Fraser cannot for a moment understand the question. The phantom rasp of Ray’s fingertips is still against his tongue, and he feels extremely alert, full of adrenaline, and more aroused than he is able to ignore. The usual balancing act between this and their outward interaction has become abruptly impossible to maintain.

Then he realizes that he is being asked for further conclusions.

“Ah,” Fraser says, and then, “Nothing new.”

They look at one another. Fraser considers that perhaps he ought to leave. Certainly they ought to stop being in the same place at this point, and this is Ray’s apartment, so it seems the only reasonable thing to do.

But before Fraser can piece enough of himself together to make his excuses, Ray says, “So what— should you try again?”

Ray’s eyes flicker down from Fraser’s face back to his own hand, and he flexes his fingers, briefly and perhaps unconsciously. Fraser feels slightly lightheaded. They are beyond any reasonable doubt at this point as to what Ray is asking and what Fraser is doing, and yet the situation still seems patently impossible. This feels like a dream, and not metaphorically so: like a strange and illogical cobbling together of latent preoccupations and desires, not quite believable in the real world.

Nonetheless, dream-like, Fraser picks up Ray’s hand again. He brings it close to his mouth, and then he presses the tip of his tongue gently and deliberately against the thin skin of Ray’s wrist. Here he can feel Ray’s pulse jumping, hard and fast. He has a disquieting impulse to bite down on Ray’s skin, which he pushes immediately to one side, although not before thinking that Ray might not stop him if he did.

“You’re into me, huh?” Ray says.

Fraser lets go of him. Ray still sounds amazingly casual, but his expression is tellingly wild-eyed, almost afraid— although not, Fraser thinks, afraid of him.

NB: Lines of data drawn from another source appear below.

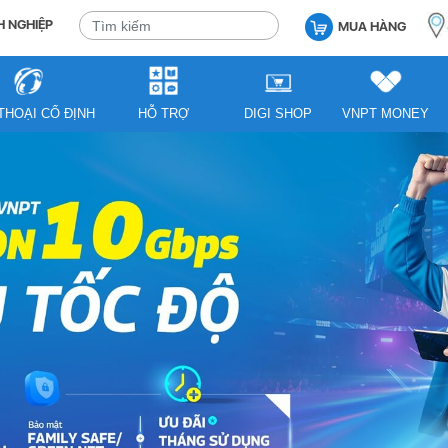
 NGHIỆP
MUA HÀNG
THOẠI CỐ ĐỊNH
HỖ TRỢ
DIGI SHOP
VNPT MONEY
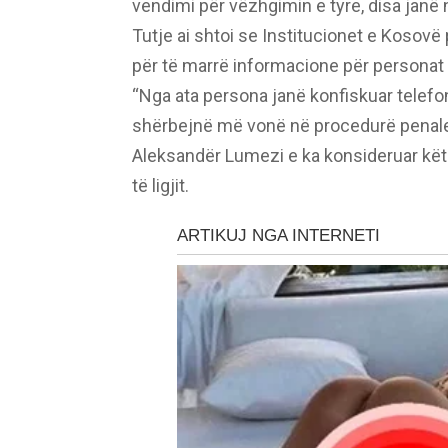
vendimi për vëzhgimin e tyre, disa janë n
Tutje ai shtoi se Institucionet e Koso
për të marrë informacione për personat
“Nga ata persona janë konfiskuar telefona
shërbejnë më vonë në procedurë penale”,
Aleksandër Lumezi e ka konsideruar kët
të ligjit.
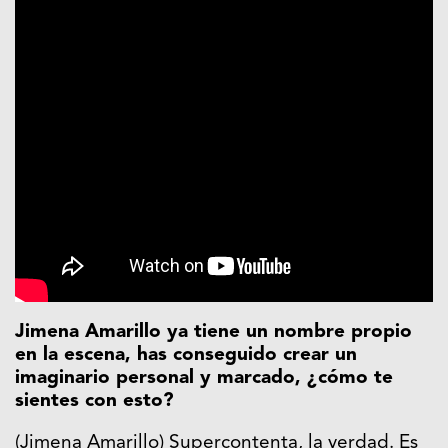
Jimena Amarillo ya tiene un nombre propio
en la escena, has conseguido crear un
imaginario personal y marcado, ¿cómo te
sientes con esto?
(Jimena Amarillo) Supercontenta, la verdad. Es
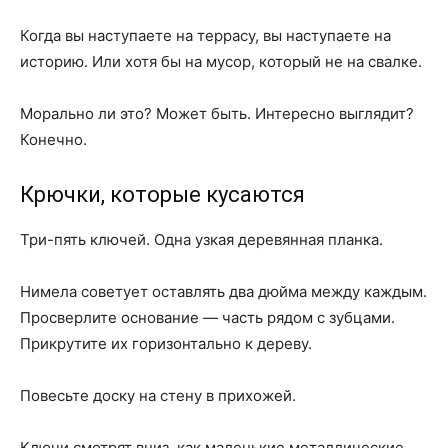
Когда вы наступаете на террасу, вы наступаете на
историю. Или хотя бы на мусор, который не на свалке.
Морально ли это? Может быть. Интересно выглядит?
Конечно.
Крючки, которые кусаются
Три-пять ключей. Одна узкая деревянная планка.
Нимела советует оставлять два дюйма между каждым.
Просверлите основание — часть рядом с зубцами.
Прикрутите их горизонтально к дереву.
Повесьте доску на стену в прихожей.
Ключи смотрят вниз, как маленькие металлические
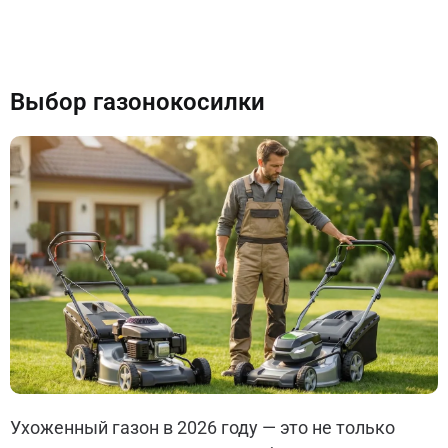
Выбор газонокосилки
Ухоженный газон в 2026 году — это не только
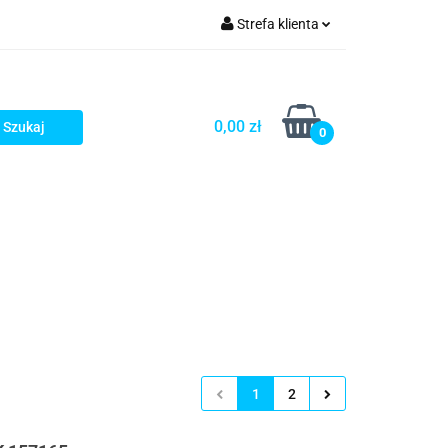
Strefa klienta
rezenty - HIT!
Zaloguj się
Zarejestruj się
0,00 zł
0
Dodaj zgłoszenie
Gotowe prezenty - HIT!
1
2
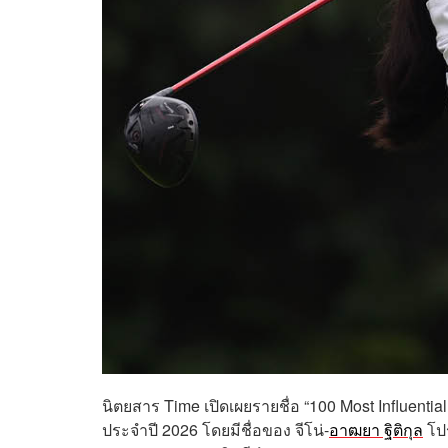
นิตยสาร Time เปิดเผยรายชื่อ “100 Most Influenti
ประจำปี 2026 โดยมีชื่อของ จีโน่-
อาฒยา ฐิติกุล
โปร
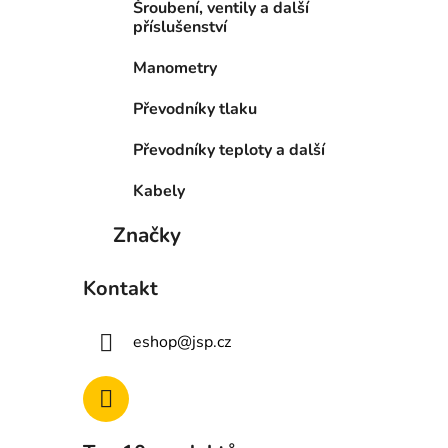
Šroubení, ventily a další
příslušenství
Manometry
Převodníky tlaku
Převodníky teploty a další
Kabely
Značky
Kontakt
eshop
@
jsp.cz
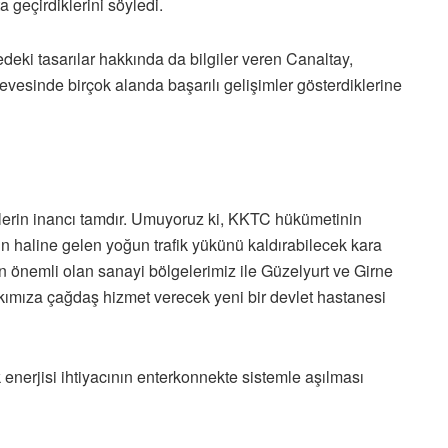
a geçirdiklerini söyledi.
eki tasarılar hakkında da bilgiler veren Canaltay,
evesinde birçok alanda başarılı gelişimler gösterdiklerine
izlerin inancı tamdır. Umuyoruz ki, KKTC hükümetinin
n haline gelen yoğun trafik yükünü kaldırabilecek kara
 önemli olan sanayi bölgelerimiz ile Güzelyurt ve Girne
kımıza çağdaş hizmet verecek yeni bir devlet hastanesi
 enerjisi ihtiyacının enterkonnekte sistemle aşılması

“I know about this, I read about it somewhere,” Ray continues. “Why some people smell better to other people, why chicks smell good somehow when you’re both turned on— it’s body chemicals, sex chemicals, what do you call ’em. Theremins.”

“Pheromones,” says Fraser, faintly.

“Yeah,” says Ray. “Well. You got that about me, I think.”

Fraser sits with this for a moment. Eventually, his voice surprisingly calm, he says, “Is that what you’ve been working out, recently?”

“Nah,” says Ray with a shake of his head, and a half-smile. “That I’ve known for a long time. You ain’t a Rubik’s Cube, Fraser.”

Fraser is unsure how to feel about this. People have often told him they find him hard to understand, a statement that has puzzled and not entirely pleased him. Nonetheless, he feels some instinctive discomfort at the idea of Ray’s astute eyes on him: watching, assessing, getting it right.

Forcing embarrassment aside, he says, “You’ve been ruminating on something. You’ve been distracted, irritable— more than usual. You’ve been trying to solve a problem and not finding the answer. Or not liking what you found.”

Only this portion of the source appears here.